About the same time a young woman arrived, calling herself Mary Curtis. She was from Baltimore, and was prompted to escape to keep from being sold. She was nineteen years of age, small size, dark complexion. No special incidents in her life were noted.
William Brown came next. If others had managed to make their way out of the prison-house without great difficulties, it was far from William to meet with such good luck, as he had suffered excessively for five weeks while traveling. It was an easy matter for a traveler to get lost, not knowing the roads, nor was it safe to apply to a stranger for information or direction—therefore, in many instances, the journey would either have to be given up, or be prosecuted, suffering almost to the death.
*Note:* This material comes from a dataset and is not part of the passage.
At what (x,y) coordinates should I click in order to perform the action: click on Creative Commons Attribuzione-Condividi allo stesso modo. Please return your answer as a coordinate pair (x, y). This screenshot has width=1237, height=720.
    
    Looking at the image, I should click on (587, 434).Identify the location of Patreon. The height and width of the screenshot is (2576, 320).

In the trying circumstances in which William found himself, dark as everything looked, he could not consent to return to his master, as he felt persuaded, that if he did, there would be no rest on earth for him. He well remembered, that, because he had resisted being flogged (being high spirited), his master had declined to sell him for the express purpose of making an example of him—as a warning to the other slaves on the place. William was as much opposed to being thus made use of as he was to being flogged. His reflections and his stout heart enabled him to endure five weeks of severe suffering while fleeing from oppression. Of course, when he did succeed, the triumph was unspeakably joyous. Doubtless, he had thought a great deal during this time, and being an intelligent fugitive, he interested the Committee greatly.
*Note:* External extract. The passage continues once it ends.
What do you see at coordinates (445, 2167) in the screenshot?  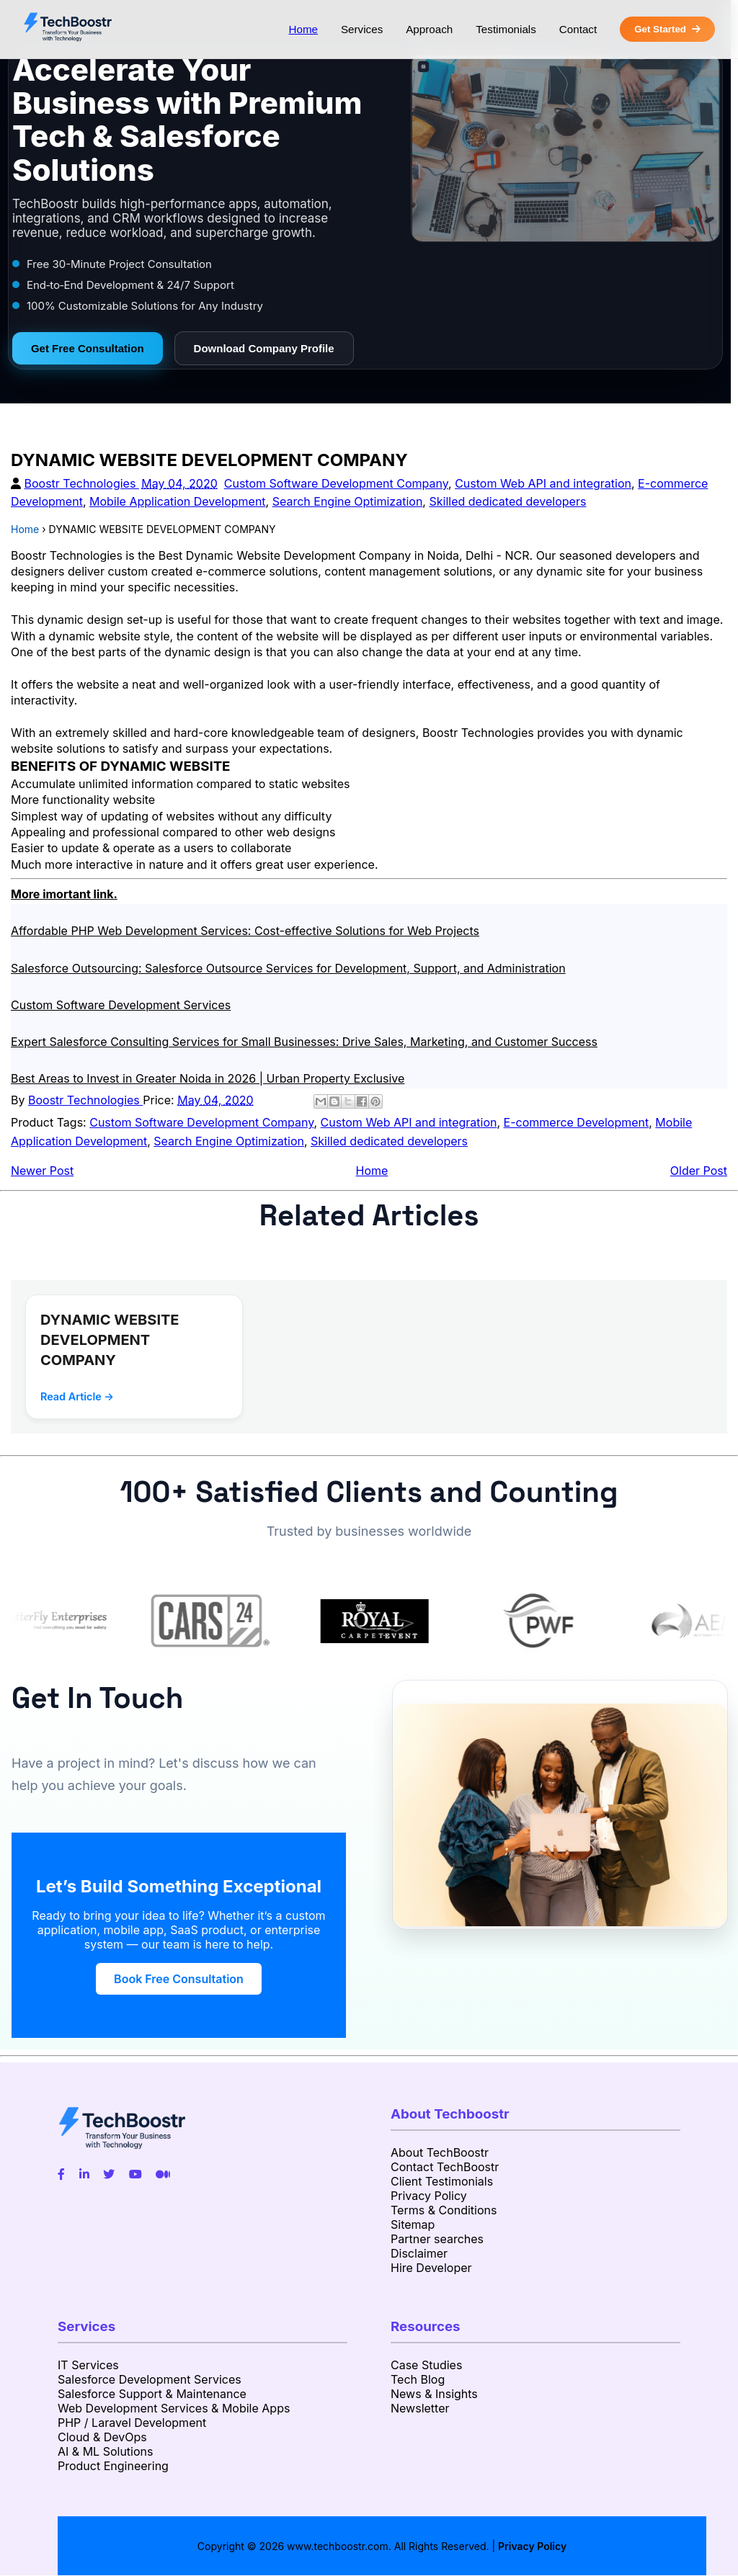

The man that he escaped from was called William Elliott, a farmer, living in Prince George’s county, Md. William Elliott claimed the right to flog and used it too. William, however, gave him the character of being among the moderate slave-holders of that part of the country. This was certainly a charitable view. William was of a chestnut color, well made, and would have commanded, under the “hammer,” a high price, if his apparent intelligence had not damaged him. He left his father, grand-mother, four sisters and two brothers, all living where he fled from.
Charles Henry Brown. This “chattel” was owned by Dr. Richard Dorsey, of Cambridge, Maryland. Up to twenty-seven years of age, he had experienced and observed how slaves were treated in his neighborhood, and he made up his mind that he was not in favor of the Institution in any form whatever. Indeed he felt, that for a man to put his hand in his neighbor’s pocket and rob him, was nothing compared to the taking of a man’s hard earnings from year to year. Really Charles reasoned the case so well, in his uncultured country phrases, that the Committee was rather surprised, and admired his spirit in escaping. He was a man of not quite medium size, with marked features of mind and character.